Será que o que convencionamos chamar de deficiência mental não seria apenas outra forma de enxergar e entender o mundo? Até que ponto a sociedade inclusiva que queremos criar realmente respeita as vontades e necessidades dos excluídos? Faz sentido o Estado tutelar os “diferentes”?
São questões como essas, que cutucam a consciência, que vêm à baila quando submergimos no premiado romance Leitura Fácil, da espanhola Cristina Morales, recém-publicado no Brasil pela editora Mundaréu com a tradução de Elisa Menezes.
As narradoras e protagonistas do livro são quatro mulheres que, em comum, têm a mesma família, são diagnosticadas com algum grau de deficiência intelectual e dividem um teto – no caso, um apartamento sob a custódia do departamento de saúde mental do governo de Barcelona.
O romance acompanha, na mistura de pontos de vista e formas literárias, suas aventuras e desventuras numa sociedade concebida por e para um seleto grupo – o dos homens, brancos, normais, heterossexuais, com poder de compra, obviamente.
Dando voz a essas personagens, Morales joga as cacas, os problemas e suas supostas soluções no ventilador, num texto ácido e por vezes hilário que dessacraliza o corpo, a mente, o sexo, os valores e o senso de comunidade. E o faz numa prosa prenhe de criatividade e diversidade.
Os capítulos se alternam entre memórias de uma praticante de “dança inclusiva”, depoimentos perante um juiz (o Estado pode decidir pela esterilização forçada de alguém “anormal”?), atas dos encontros de uma rede libertária que articula ocupações, um fanzine anarquista e um romance escrito no gênero pedagógico “leitura fácil”, aquele instruído pelo serviço espanhol de amparo aos deficientes.
Àngels, Marga, Patri e Nati… Difícil sair das vivências, obsessões, fabulações e transgressões (?) dessas quatro mulheres indiferente. Eis um livro que desestabiliza a noção atual de inclusão e, por mais utópicos que sejam os ideais de transformação social mobilizados ali, no mínimo nos convida a olhar o mundo e as pessoas com outra lente.
Leitura fácil
Com a palavra, Cristina Morales.
Como foi mergulhar no universo das deficiências intelectuais para dar voz a suas protagonistas?
Eu já fazia parte desse universo porque praticava o que se conhece como dança integrada ou dança inclusiva, que é um dos temas centrais do romance. Foi minha experiência como bailarina dessa corrente de dança que me lançou a escrever Leitura Fácil.
Terminei o livro com a sensação de que, muitas vezes, o que chamamos de deficiência mental seria, na realidade, uma diversidade na forma de ver e entender o mundo. Qual seu maior aprendizado após o percurso de escrita de Leitura Fácil?
A deficiência mental ou intelectual é um conceito criado muito recentemente, no fim do século XX, mas está tão presente na sociedade neoliberal que nós o naturalizamos. Essa sociedade, herdeira direta da sociedade burguesa do final do século XIX, patologiza e criminaliza todo aquele que não se encaixa em seu ideal burguês. Nela, o macho branco, heterossexual e de alto poder aquisitivo é a medida de todas as coisas.

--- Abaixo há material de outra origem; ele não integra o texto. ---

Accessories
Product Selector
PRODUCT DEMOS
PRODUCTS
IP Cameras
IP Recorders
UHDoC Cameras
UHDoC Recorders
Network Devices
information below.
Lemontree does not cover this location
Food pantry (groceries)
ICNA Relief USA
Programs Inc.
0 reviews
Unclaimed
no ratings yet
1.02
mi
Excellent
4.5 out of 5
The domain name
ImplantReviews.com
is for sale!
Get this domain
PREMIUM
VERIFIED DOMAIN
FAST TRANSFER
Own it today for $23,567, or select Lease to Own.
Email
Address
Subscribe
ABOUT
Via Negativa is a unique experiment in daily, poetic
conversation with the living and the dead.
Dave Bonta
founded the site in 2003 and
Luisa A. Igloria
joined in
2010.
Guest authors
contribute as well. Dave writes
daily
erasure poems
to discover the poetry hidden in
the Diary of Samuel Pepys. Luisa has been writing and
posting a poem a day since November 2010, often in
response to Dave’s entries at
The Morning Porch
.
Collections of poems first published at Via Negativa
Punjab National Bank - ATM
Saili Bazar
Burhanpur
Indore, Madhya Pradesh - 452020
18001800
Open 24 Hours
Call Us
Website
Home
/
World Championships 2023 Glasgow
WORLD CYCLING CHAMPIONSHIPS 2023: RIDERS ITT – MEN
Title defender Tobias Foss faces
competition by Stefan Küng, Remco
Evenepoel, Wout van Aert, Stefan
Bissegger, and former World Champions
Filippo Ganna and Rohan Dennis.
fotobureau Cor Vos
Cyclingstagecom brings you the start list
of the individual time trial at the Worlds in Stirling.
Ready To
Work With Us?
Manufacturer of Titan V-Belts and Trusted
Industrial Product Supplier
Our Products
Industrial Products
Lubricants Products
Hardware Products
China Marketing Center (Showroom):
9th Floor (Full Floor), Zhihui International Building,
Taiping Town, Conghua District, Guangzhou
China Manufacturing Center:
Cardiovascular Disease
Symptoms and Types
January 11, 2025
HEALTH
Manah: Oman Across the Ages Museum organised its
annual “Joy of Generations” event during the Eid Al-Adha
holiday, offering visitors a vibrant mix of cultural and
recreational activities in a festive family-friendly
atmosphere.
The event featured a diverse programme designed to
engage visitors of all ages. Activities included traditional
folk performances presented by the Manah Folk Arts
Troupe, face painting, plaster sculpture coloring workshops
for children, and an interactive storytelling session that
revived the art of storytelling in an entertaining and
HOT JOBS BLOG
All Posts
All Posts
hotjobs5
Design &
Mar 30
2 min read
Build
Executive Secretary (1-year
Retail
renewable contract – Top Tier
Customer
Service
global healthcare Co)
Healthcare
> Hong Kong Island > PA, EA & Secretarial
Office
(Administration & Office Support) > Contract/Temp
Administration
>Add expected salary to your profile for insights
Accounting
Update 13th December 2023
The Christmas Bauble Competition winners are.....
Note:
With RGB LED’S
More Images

Seu livro está cheio de críticas ao status quo, mas rompe com a vitimização dos “diferentes”. Essa é uma armadilha na busca por uma sociedade mais inclusiva?
A noção de “inclusão” é uma revisitação da vitimização. Dizer “Eu te incluo” significa que alguém, no centro do poder simbólico e material, atrai magnanimamente a um outro, que está fora desse centro, a seu sistema de valores. Isso é o que significa “incluir” em nossas sociedade. Não é uma ferramenta útil para a emancipação. É mais uma ferramenta de submissão ao sistema.

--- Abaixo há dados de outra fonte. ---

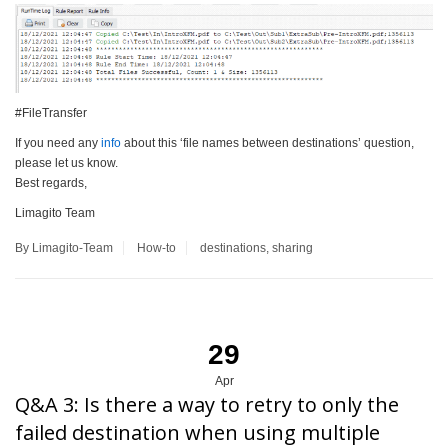
#FileTransfer
If you need any
info
about this ‘file names between destinations’ question,
please let us know.
Best regards,
Limagito Team
By Limagito-Team
How-to
destinations
,
sharing
29
Apr
Q&A 3: Is there a way to retry to only the
failed destination when using multiple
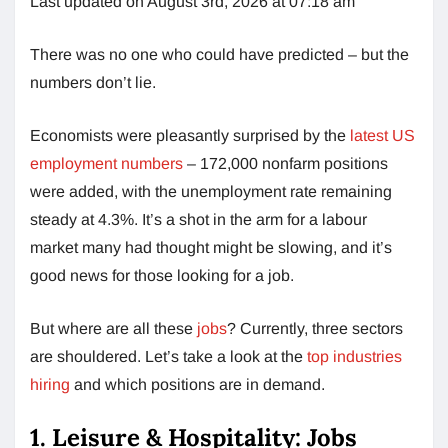
Last updated on August 3rd, 2026 at 07:18 am
There was no one who could have predicted – but the
numbers don’t lie.
Economists were pleasantly surprised by the
latest US
employment numbers
– 172,000 nonfarm positions
were added, with the unemployment rate remaining
steady at 4.3%. It’s a shot in the arm for a labour
market many had thought might be slowing, and it’s
good news for those looking for a job.
But where are all these
jobs
? Currently, three sectors
are shouldered. Let’s take a look at the
top industries
hiring
and which positions are in demand.
1. Leisure & Hospitality: Jobs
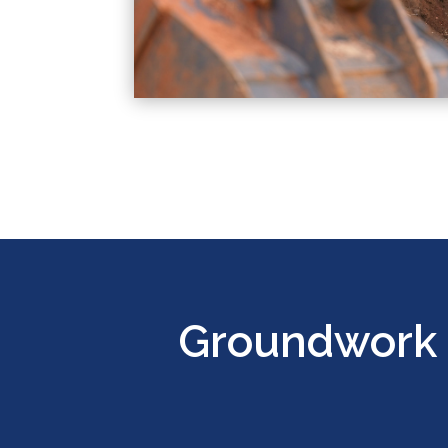
Groundwork 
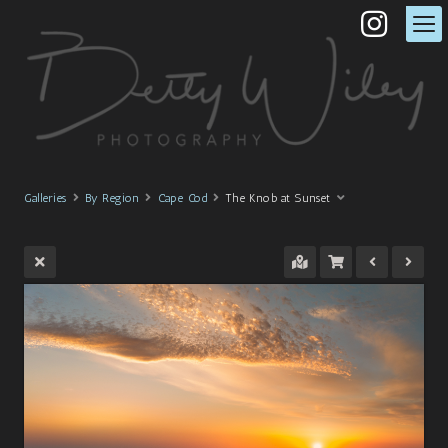
Galleries
By Region
Cape Cod
The Knob at Sunset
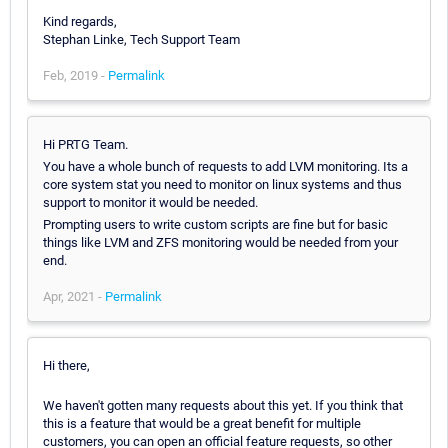
Kind regards,
Stephan Linke, Tech Support Team
Feb, 2019 -
Permalink
Hi PRTG Team.
You have a whole bunch of requests to add LVM monitoring. Its a
core system stat you need to monitor on linux systems and thus
support to monitor it would be needed.
Prompting users to write custom scripts are fine but for basic
things like LVM and ZFS monitoring would be needed from your
end.
Apr, 2021 -
Permalink
Hi there,
We haven't gotten many requests about this yet. If you think that
this is a feature that would be a great benefit for multiple
customers, you can open an official feature requests, so other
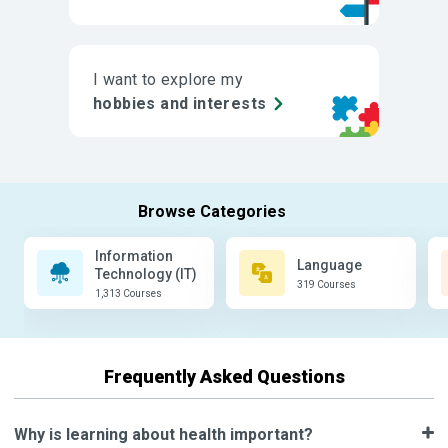
I want to explore my
hobbies and interests
Information
Language
Technology (IT)
319 Courses
1,313 Courses
Frequently Asked Questions
Why is learning about health important?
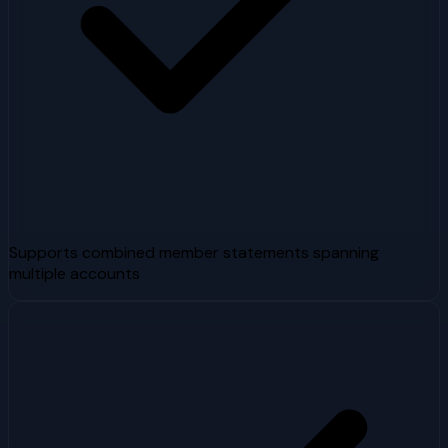
Supports combined member statements spanning
multiple accounts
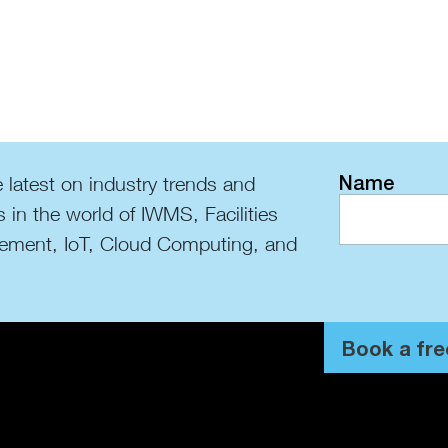
Name
 latest on industry trends and
s in the world of IWMS, Facilities
ment, IoT, Cloud Computing, and
Book a fre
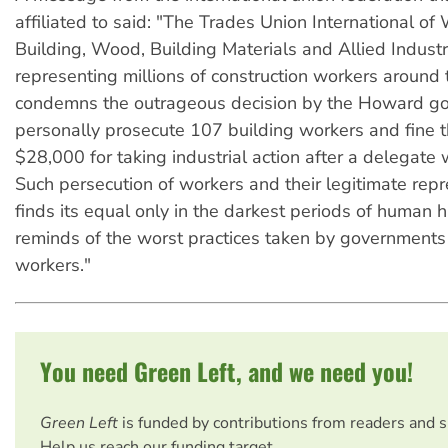
affiliated to said: "The Trades Union International of
Building, Wood, Building Materials and Allied Industri
representing millions of construction workers around 
condemns the outrageous decision by the Howard g
personally prosecute 107 building workers and fine 
$28,000 for taking industrial action after a delegate
Such persecution of workers and their legitimate rep
finds its equal only in the darkest periods of human h
reminds of the worst practices taken by governments
workers."
You need Green Left, and we need you!
Green Left
is funded by contributions from readers and 
Help us reach our funding target.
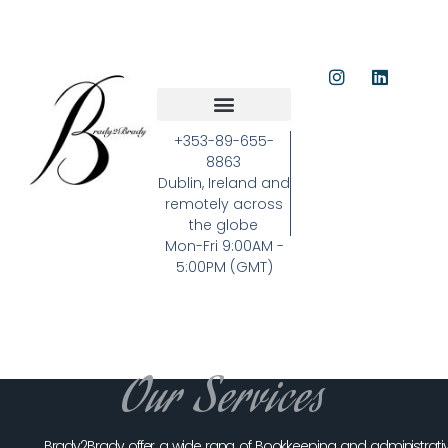
+353-89-655-
8863
Dublin, Ireland and
remotely across
the globe
Mon-Fri 9:00AM -
5:00PM (GMT)
Our Services
Brady2Brady offer a wide rang of Bookkeeping and administrati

Entre a anarquia e o Estado democrático de direito – afinal, a política também faz parte da discussão no romance -, acredita que podemos alcançar uma forma de governo que verdadeiramente respeite as diferenças biológicas, psíquicas e sociais?
A autoridade é a base de toda a opressão, e a autoridade é a base do Estado, de qualquer modelo de Estado. Nunca existiu, não existe nem existirá respeito à vida e à liberdade em nenhum tipo de Estado. Eles são máquinas de morte.